## [Data in this exercise]
+ + + + + + +
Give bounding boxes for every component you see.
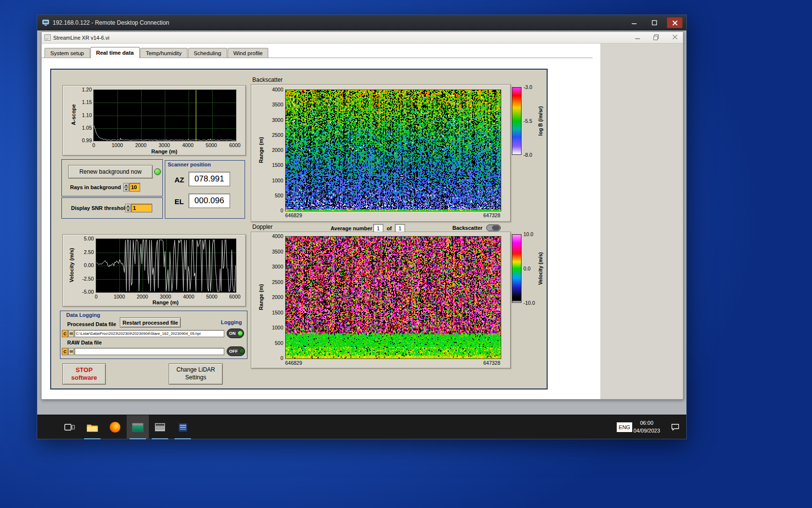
- tick-label: 500: [275, 340, 283, 346]
- scan-schedule-button[interactable]: [149, 415, 171, 439]
- notification-center-button[interactable]: [671, 423, 680, 433]
- streamline-app-icon: [132, 423, 144, 432]
- doppler-frame: Range (m) 400035003000250020001500100050…: [251, 232, 511, 369]
- tick-label: 4000: [179, 142, 197, 148]
- el-value-display: 000.096: [188, 194, 230, 208]
- processed-logging-toggle[interactable]: ON: [227, 329, 244, 338]
- processed-path-field[interactable]: C:\Lidar\Data\Proc\2023\202309\20230904\…: [74, 330, 224, 337]
- raw-logging-toggle[interactable]: OFF: [227, 346, 245, 356]
- app-close-button[interactable]: [672, 34, 678, 42]
- velocity-frame: Velocity (m/s) 5.002.500.00-2.50-5.00 01…: [62, 234, 246, 307]
- raw-drive-badge: C: [62, 348, 68, 355]
- app-minimize-button[interactable]: [635, 34, 640, 42]
- tick-label: 2000: [272, 147, 283, 153]
- backscatter-colorbar-ticks: -3.0-5.5-8.0: [523, 84, 532, 158]
- ascope-xtick-labels: 0100020003000400050006000: [85, 142, 244, 148]
- doppler-ytick-labels: 40003500300025002000150010005000: [265, 233, 283, 361]
- taskbar-clock[interactable]: 06:00 04/09/2023: [627, 419, 666, 435]
- change-lidar-settings-button[interactable]: Change LiDAR Settings: [169, 363, 223, 385]
- raw-browse-icon[interactable]: [68, 348, 74, 355]
- tick-label: 1000: [272, 178, 283, 183]
- clock-date: 04/09/2023: [627, 427, 666, 435]
- tab-scheduling[interactable]: Scheduling: [188, 48, 227, 58]
- rdp-maximize-button[interactable]: [647, 17, 662, 28]
- tick-label: 3500: [272, 102, 283, 107]
- ascope-frame: A-scope 1.201.151.101.050.99 01000200030…: [62, 85, 246, 156]
- streamline-app-button[interactable]: [127, 415, 149, 439]
- on-label: ON: [229, 331, 236, 336]
- firefox-button[interactable]: [104, 415, 126, 439]
- tick-label: 2000: [134, 294, 151, 299]
- app-client-area: System setup Real time data Temp/humidit…: [42, 44, 683, 399]
- data-logging-title: Data Logging: [66, 312, 100, 318]
- app-restore-button[interactable]: [653, 34, 659, 42]
- doppler-title: Doppler: [252, 224, 273, 230]
- average-number-label: Average number: [331, 225, 372, 231]
- tick-label: 1.20: [82, 87, 92, 92]
- tick-label: 4000: [272, 233, 283, 239]
- tick-label: 3000: [272, 264, 283, 269]
- tab-wind-profile[interactable]: Wind profile: [228, 48, 269, 58]
- velocity-ylabel: Velocity (m/s): [69, 248, 74, 283]
- tick-label: 1000: [109, 142, 126, 148]
- tab-temp-humidity[interactable]: Temp/humidity: [140, 48, 188, 58]
- rays-value-field[interactable]: 10: [129, 183, 140, 192]
- backscatter-colorbar-label: log B (/m/sr): [537, 106, 543, 135]
- snr-stepper[interactable]: [125, 204, 130, 212]
- tab-label: Real time data: [96, 50, 134, 56]
- backscatter-frame: Range (m) 400035003000250020001500100050…: [251, 84, 511, 222]
- backscatter-colorbar: [512, 87, 522, 155]
- of-label: of: [387, 225, 392, 231]
- tick-label: 2000: [272, 294, 283, 300]
- processed-browse-icon[interactable]: [68, 330, 74, 337]
- tick-label: 1.10: [82, 112, 92, 118]
- snr-value-field[interactable]: 1: [131, 204, 152, 212]
- doppler-heatmap: [285, 236, 501, 359]
- tick-label: 1500: [272, 310, 283, 315]
- stop-line1: STOP: [75, 366, 92, 374]
- tab-label: Wind profile: [233, 50, 263, 56]
- renew-background-button[interactable]: Renew background now: [68, 165, 153, 179]
- tick-label: -8.0: [523, 152, 532, 158]
- tick-label: 5000: [203, 294, 220, 299]
- main-panel: A-scope 1.201.151.101.050.99 01000200030…: [50, 69, 548, 389]
- tab-real-time-data[interactable]: Real time data: [90, 47, 140, 58]
- tick-label: 0.0: [523, 266, 535, 271]
- file-list-button[interactable]: [172, 415, 194, 439]
- backscatter-doppler-toggle[interactable]: [486, 224, 501, 231]
- tick-label: 4000: [272, 87, 283, 92]
- taskbar: ENG 06:00 04/09/2023: [37, 415, 686, 439]
- backscatter-title: Backscatter: [252, 76, 283, 83]
- rays-stepper[interactable]: [123, 183, 129, 192]
- stop-line2: software: [71, 374, 97, 382]
- computer-icon: [42, 19, 49, 26]
- task-view-button[interactable]: [58, 415, 81, 439]
- tick-label: 6000: [226, 142, 244, 148]
- tick-label: 1000: [111, 294, 128, 299]
- processed-drive-badge: C: [62, 330, 68, 337]
- vi-icon: [44, 34, 51, 41]
- file-explorer-icon: [87, 423, 98, 432]
- tick-label: 10.0: [523, 231, 535, 237]
- rdp-minimize-button[interactable]: [626, 17, 642, 28]
- backscatter-x-end: 647328: [471, 212, 500, 218]
- restart-processed-file-button[interactable]: Restart processed file: [120, 317, 181, 328]
- tick-label: 0: [85, 142, 102, 148]
- stop-software-button[interactable]: STOP software: [62, 363, 106, 385]
- doppler-colorbar-ticks: 10.00.0-10.0: [523, 231, 535, 306]
- tab-system-setup[interactable]: System setup: [44, 48, 90, 58]
- rdp-window: 192.168.0.122 - Remote Desktop Connectio…: [37, 15, 687, 439]
- tab-strip: System setup Real time data Temp/humidit…: [42, 47, 593, 58]
- tab-label: Scheduling: [194, 50, 221, 56]
- file-list-icon: [178, 423, 188, 432]
- file-explorer-button[interactable]: [81, 415, 103, 439]
- tick-label: 1000: [272, 325, 283, 330]
- backscatter-toggle-label: Backscatter: [452, 225, 482, 231]
- velocity-plot: [96, 239, 236, 293]
- velocity-xlabel: Range (m): [96, 299, 235, 305]
- rdp-close-button[interactable]: [667, 17, 682, 28]
- app-titlebar[interactable]: StreamLine XR v14-6.vi: [42, 32, 683, 44]
- rdp-titlebar[interactable]: 192.168.0.122 - Remote Desktop Connectio…: [37, 15, 686, 30]
- raw-path-field[interactable]: [74, 348, 224, 355]
- scanner-position-group: Scanner position AZ 078.991 EL 000.096: [165, 160, 245, 219]
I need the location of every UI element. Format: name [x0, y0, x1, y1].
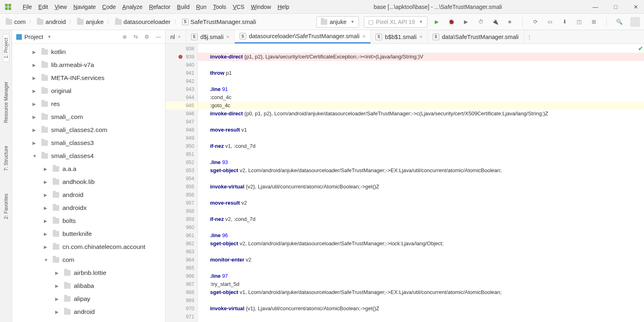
+ + + + + + +
## [Work instruction]
Transcribe every record above exactly, leaving out the pictures.

## [The completed task]
Give bounding boxes for every component you see.
- tick-label: 500: [275, 340, 283, 346]
- scan-schedule-button[interactable]: [149, 415, 171, 439]
- notification-center-button[interactable]: [671, 423, 680, 433]
- streamline-app-icon: [132, 423, 144, 432]
- doppler-frame: Range (m) 400035003000250020001500100050…: [251, 232, 511, 369]
- tick-label: 4000: [179, 142, 197, 148]
- el-value-display: 000.096: [188, 194, 230, 208]
- processed-logging-toggle[interactable]: ON: [227, 329, 244, 338]
- processed-path-field[interactable]: C:\Lidar\Data\Proc\2023\202309\20230904\…: [74, 330, 224, 337]
- raw-logging-toggle[interactable]: OFF: [227, 346, 245, 356]
- app-close-button[interactable]: [672, 34, 678, 42]
- velocity-frame: Velocity (m/s) 5.002.500.00-2.50-5.00 01…: [62, 234, 246, 307]
- raw-drive-badge: C: [62, 348, 68, 355]
- app-minimize-button[interactable]: [635, 34, 640, 42]
- tick-label: 2000: [272, 147, 283, 153]
- backscatter-colorbar-ticks: -3.0-5.5-8.0: [523, 84, 532, 158]
- ascope-xtick-labels: 0100020003000400050006000: [85, 142, 244, 148]
- doppler-ytick-labels: 40003500300025002000150010005000: [265, 233, 283, 361]
- taskbar-clock[interactable]: 06:00 04/09/2023: [627, 419, 666, 435]
- change-lidar-settings-button[interactable]: Change LiDAR Settings: [169, 363, 223, 385]
- raw-browse-icon[interactable]: [68, 348, 74, 355]
- tick-label: 1000: [272, 178, 283, 183]
- clock-date: 04/09/2023: [627, 427, 666, 435]
- tab-scheduling[interactable]: Scheduling: [188, 48, 227, 58]
- rdp-maximize-button[interactable]: [647, 17, 662, 28]
- tick-label: 3500: [272, 102, 283, 107]
- ascope-frame: A-scope 1.201.151.101.050.99 01000200030…: [62, 85, 246, 156]
- streamline-app-button[interactable]: [127, 415, 149, 439]
- on-label: ON: [229, 331, 236, 336]
- firefox-button[interactable]: [104, 415, 126, 439]
- tick-label: 2000: [134, 294, 151, 299]
- app-client-area: System setup Real time data Temp/humidit…: [42, 44, 683, 399]
- data-logging-title: Data Logging: [66, 312, 100, 318]
- app-restore-button[interactable]: [653, 34, 659, 42]
- doppler-title: Doppler: [252, 224, 273, 230]
- average-number-label: Average number: [331, 225, 372, 231]
- tick-label: 1.20: [82, 87, 92, 92]
- tick-label: 4000: [272, 233, 283, 239]
- tick-label: 3000: [272, 264, 283, 269]
- tab-wind-profile[interactable]: Wind profile: [228, 48, 269, 58]
- velocity-ylabel: Velocity (m/s): [69, 248, 74, 283]
- tick-label: 1000: [109, 142, 126, 148]
- tab-temp-humidity[interactable]: Temp/humidity: [140, 48, 188, 58]
- rays-value-field[interactable]: 10: [129, 183, 140, 192]
- backscatter-colorbar-label: log B (/m/sr): [537, 106, 543, 135]
- snr-stepper[interactable]: [125, 204, 130, 212]
- tab-label: Real time data: [96, 50, 134, 56]
- backscatter-frame: Range (m) 400035003000250020001500100050…: [251, 84, 511, 222]
- backscatter-colorbar: [512, 87, 522, 155]
- of-label: of: [387, 225, 392, 231]
- tick-label: 2000: [272, 294, 283, 300]
- processed-browse-icon[interactable]: [68, 330, 74, 337]
- tick-label: 1.10: [82, 112, 92, 118]
- snr-value-field[interactable]: 1: [131, 204, 152, 212]
- doppler-heatmap: [285, 236, 501, 359]
- tick-label: 1500: [272, 310, 283, 315]
- stop-line1: STOP: [75, 366, 92, 374]
- tab-label: Wind profile: [233, 50, 263, 56]
- renew-background-button[interactable]: Renew background now: [68, 165, 153, 179]
- tick-label: -8.0: [523, 152, 532, 158]
- tick-label: 5000: [203, 294, 220, 299]
- main-panel: A-scope 1.201.151.101.050.99 01000200030…: [50, 69, 548, 389]
- tab-real-time-data[interactable]: Real time data: [90, 47, 140, 58]
- tick-label: 0.0: [523, 266, 535, 271]
- file-list-button[interactable]: [172, 415, 194, 439]
- backscatter-doppler-toggle[interactable]: [486, 224, 501, 231]
- tick-label: 4000: [272, 87, 283, 92]
- taskbar: ENG 06:00 04/09/2023: [37, 415, 686, 439]
- backscatter-title: Backscatter: [252, 76, 283, 83]
- rays-stepper[interactable]: [123, 183, 129, 192]
- stop-line2: software: [71, 374, 97, 382]
- computer-icon: [42, 19, 49, 26]
- task-view-button[interactable]: [58, 415, 81, 439]
- tick-label: 6000: [226, 142, 244, 148]
- tick-label: 1000: [111, 294, 128, 299]
- processed-drive-badge: C: [62, 330, 68, 337]
- vi-icon: [44, 34, 51, 41]
- file-explorer-icon: [87, 423, 98, 432]
- tick-label: 10.0: [523, 231, 535, 237]
- rdp-minimize-button[interactable]: [626, 17, 642, 28]
- backscatter-x-end: 647328: [471, 212, 500, 218]
- restart-processed-file-button[interactable]: Restart processed file: [120, 317, 181, 328]
- tick-label: 0: [85, 142, 102, 148]
- stop-software-button[interactable]: STOP software: [62, 363, 106, 385]
- doppler-colorbar-ticks: 10.00.0-10.0: [523, 231, 535, 306]
- tab-system-setup[interactable]: System setup: [44, 48, 90, 58]
- rdp-window: 192.168.0.122 - Remote Desktop Connectio…: [37, 15, 687, 439]
- tab-strip: System setup Real time data Temp/humidit…: [42, 47, 593, 58]
- tab-label: Scheduling: [194, 50, 221, 56]
- file-list-icon: [178, 423, 188, 432]
- file-explorer-button[interactable]: [81, 415, 103, 439]
- tick-label: 1000: [272, 325, 283, 330]
- backscatter-toggle-label: Backscatter: [452, 225, 482, 231]
- velocity-plot: [96, 239, 236, 293]
- velocity-xlabel: Range (m): [96, 299, 235, 305]
- rdp-close-button[interactable]: [667, 17, 682, 28]
- app-titlebar[interactable]: StreamLine XR v14-6.vi: [42, 32, 683, 44]
- rdp-titlebar[interactable]: 192.168.0.122 - Remote Desktop Connectio…: [37, 15, 686, 30]
- raw-path-field[interactable]: [74, 348, 224, 355]
- scanner-position-group: Scanner position AZ 078.991 EL 000.096: [165, 160, 245, 219]
I need the location of every UI element. Format: name [x0, y0, x1, y1].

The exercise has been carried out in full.